Ce n’est pas neuf, les humains ont toujours aimé les images. Immersives, directes, elles touchent aux émotions. Pensez à cette femme, poussée sur les rails du métro par un inconnu. La vidéo des caméras de surveillance a énormément circulé, en ligne puis dans les médias du monde entier.

Pourquoi ? Est-ce que c’est juste de la violence ? Juste du spectacle ?

Non, ce n’est pas " juste " ça. Ces images attestent, de manière irréfutable, du caractère volontaire du geste de l’auteur des faits. Ces images sont une preuve, et elles font de nous des témoins, comme le disait l’enseignant en histoire visuelle invité dans Les Décodeurs ce vendredi, André Gunthert.

Autre image, autre histoire.

Mercredi, on apprenait la mort de l’acteur français Gaspard Ulliel, à la suite d’un accident de ski. Les hommages fleurissent, et avec eux les images. Gaspard Ulliel était aussi mannequin, alors des photographies de lui, sublimé par les lumières, par le noir et blanc, il y en a pléthore.

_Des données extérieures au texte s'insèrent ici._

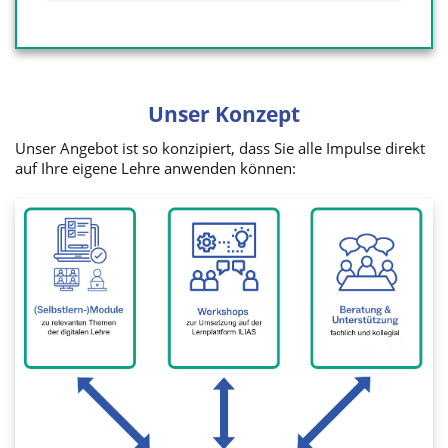
Unser Konzept
Unser Angebot ist so konzipiert, dass Sie alle Impulse direkt
auf Ihre eigene Lehre anwenden können: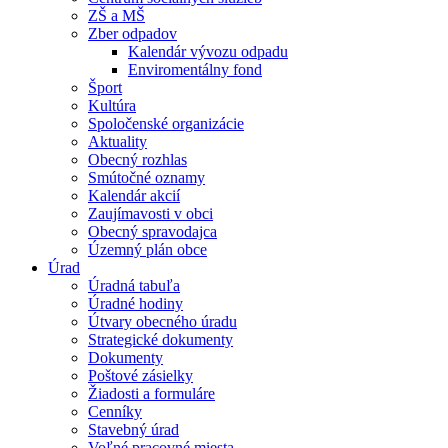
ZŠ a MŠ
Zber odpadov
Kalendár vývozu odpadu
Enviromentálny fond
Šport
Kultúra
Spoločenské organizácie
Aktuality
Obecný rozhlas
Smútočné oznamy
Kalendár akcií
Zaujímavosti v obci
Obecný spravodajca
Územný plán obce
Úrad
Úradná tabuľa
Úradné hodiny
Útvary obecného úradu
Strategické dokumenty
Dokumenty
Poštové zásielky
Žiadosti a formuláre
Cenníky
Stavebný úrad
Voľné pracovné miesta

Il apparait comme icônifié. Fixé dans le temps, dans sa jeunesse désormais éternelle. L’image fascine les gens, et façonne les icônes.

Pensez à G. Floyd, dont le visage a été taggué sur les murs et les affiches. A la petite fille brûlée au napalm, pendant la guerre du Vietnam. A ce manifestant, seul, face aux tanks chinois lors du massacre de Tian’anmen. Autant d’images qui s’impriment sur nos rétines et construisent notre mémoire collective.

Pour terminer, je vous souhaite de belles images pour ce weekend, car les images ont aussi ce pouvoir-là : constituer une fenêtre d’évasion.